While I was familiar with both Tartu and the David Croll apartments, I was unaware of Tampõld’s connection to the Colonnade Building, a luxury mixed-use building along the “mink mile“.
The building was one of the first significant mixed-used projects in Toronto and perhaps Canada. The Toronto’s Star’s architecture critic, Christopher Hume, nicely summarizes what makes the building such an innovation, “What lifted the Colonnade above the modernist orthodoxies that homogenized the face of cities around the globe was its deep sensitivity to context. A two- and three-storey podium runs along Bloor, which means a continuous streetscape, a critical element in this heavy shopping environment. It also connects Bloor to the open green space behind and Charles St.”
Most of the Estonians on the tour who grew up in Toronto during the 1960s fondly remembered the Colonnade and its Estonian confectionery Amjärv. The store apparently once occupied the same space that is now home to Cartier.
During our tour we also took a look at 1132 Bay Street, which was designed by Henno Sillaste, who graduated from the University of Toronto in 1960. 1132 Bay Street was a condominium built in the 1980s. While not a remarkable building, Sillaste was a well known as an expert in curtain-wall systems.
In one of those great examples of how immigration influences both the host country and country of origin, Sillaste introduced the curtain-wall system to Estonian architects in the 1990s. As a result, the curtain wall is known as a Kanada sein (Canadian Wall) in Estonia.
Lokk ended our tour by discussing a more recent vision to raise the profile of Estonians in Toronto and preserve the legacy of the first generation of the community. The Centre for Estonian Studies is planning a Museum of Estonians Abroad (VEMU), which would be built as an addition to Tartu College.

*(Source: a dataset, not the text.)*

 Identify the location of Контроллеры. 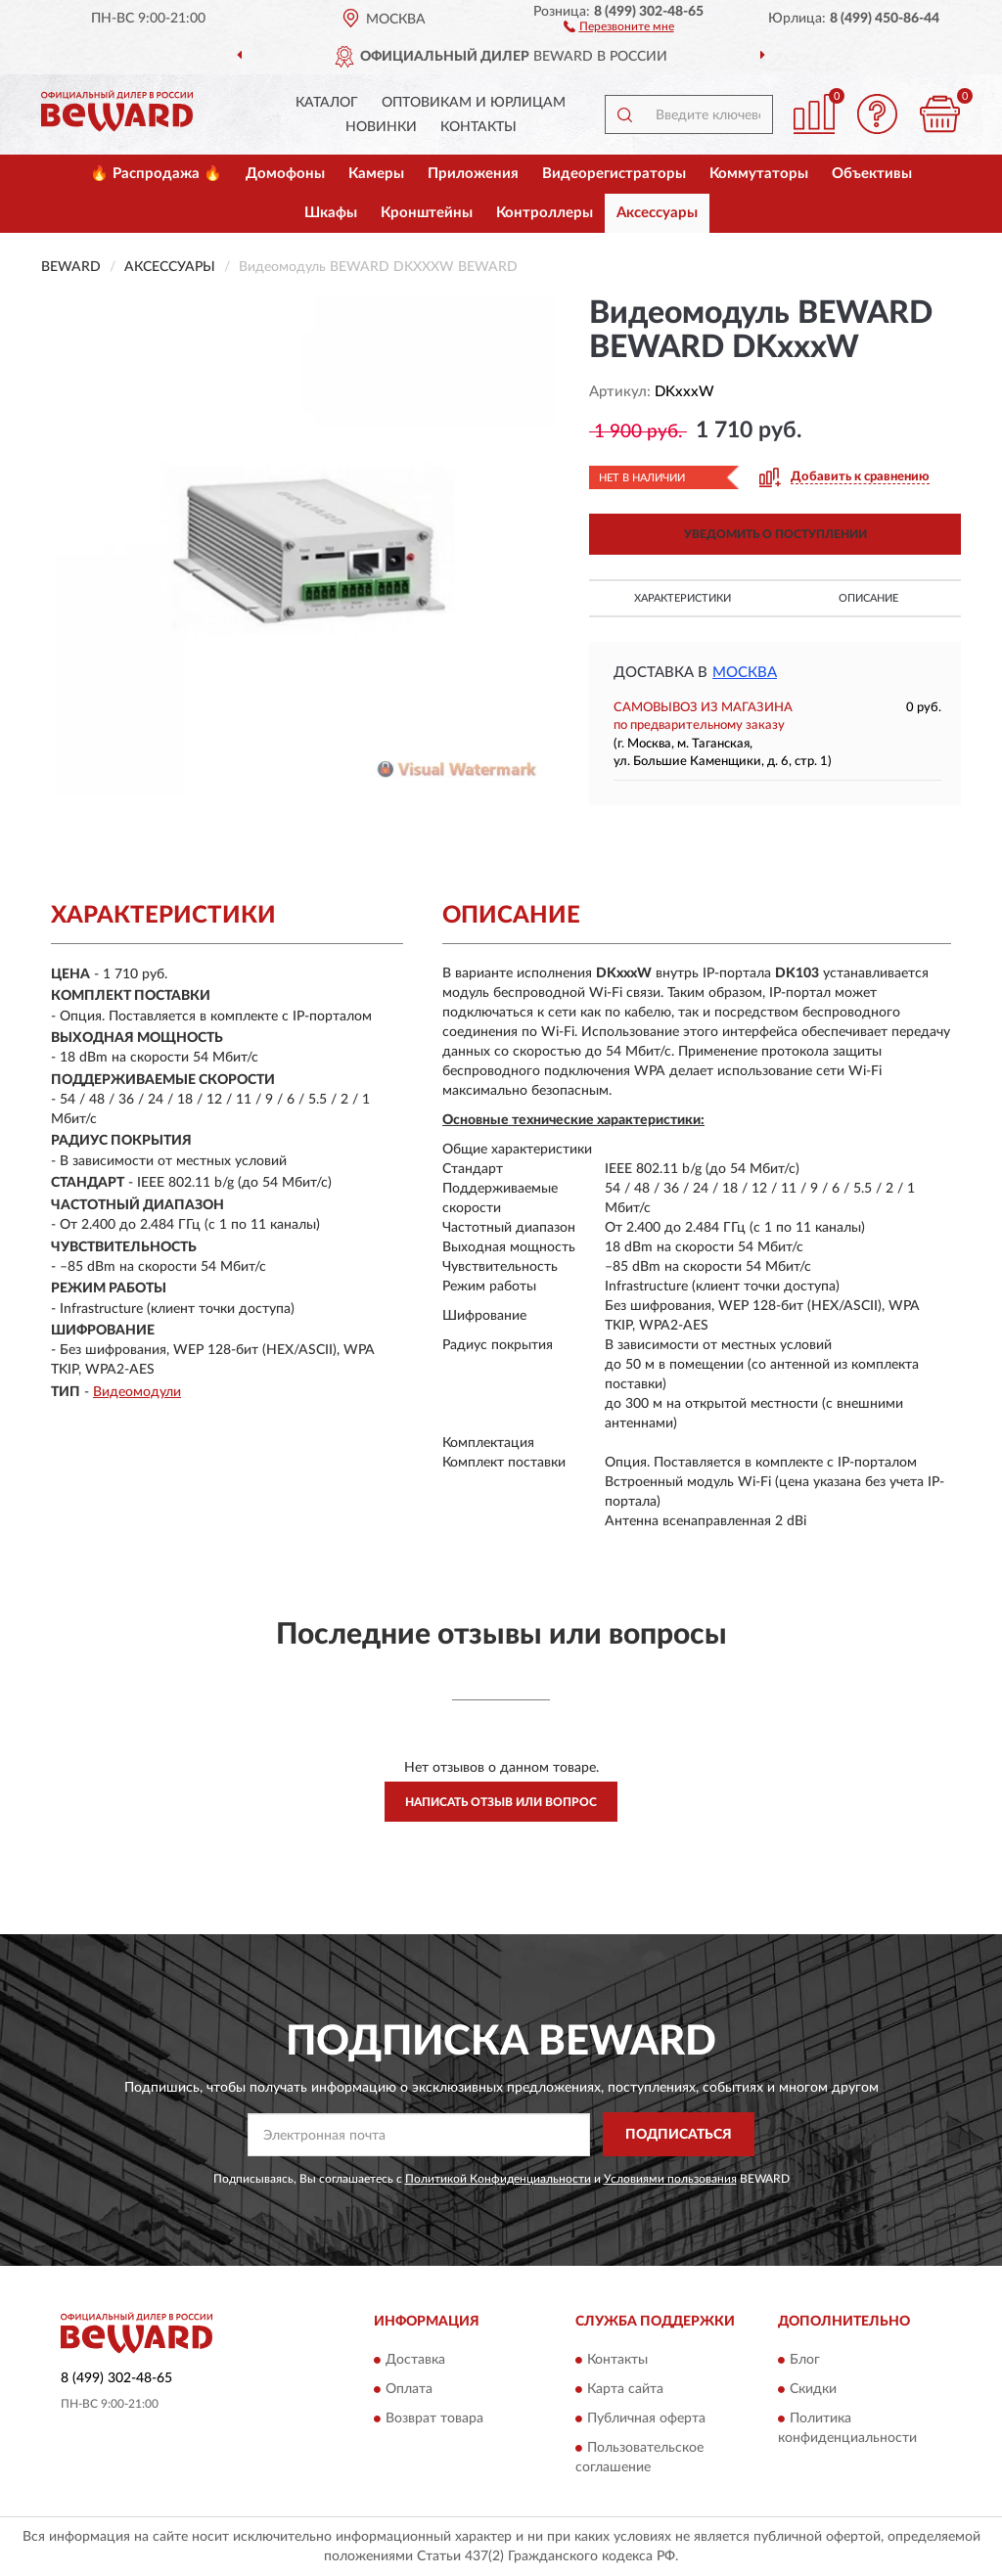 (544, 212).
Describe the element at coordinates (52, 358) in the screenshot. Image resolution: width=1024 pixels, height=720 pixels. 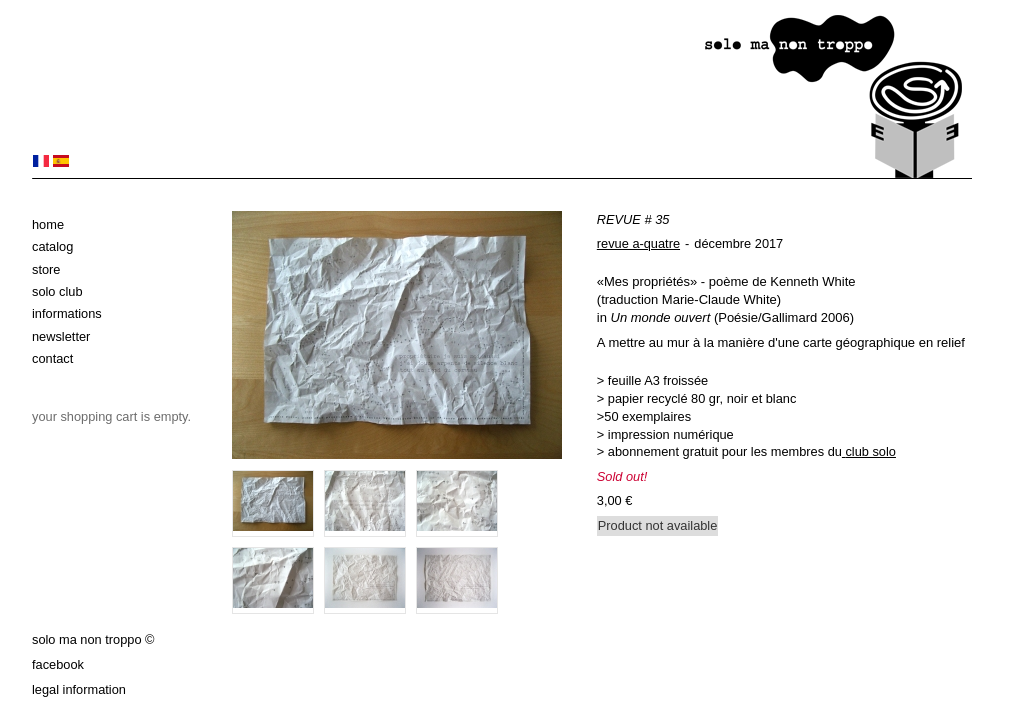 I see `Contact` at that location.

The museum and archive could be part of the cultural corridor that stretches along Bloor from University Avenue to Bathurst Street and includes the Bloor Hot Docs Cinema, Royal Ontario Museum, and other cultural centres such as the Native Canadian Centre of Toronto. Thomas Tampõld, Elmar’s Tampõld son, designed the proposed addition to Tartu College. An excellent example of how a second generation of Canadian-Estonian Architects are now making their mark on midtown Toronto.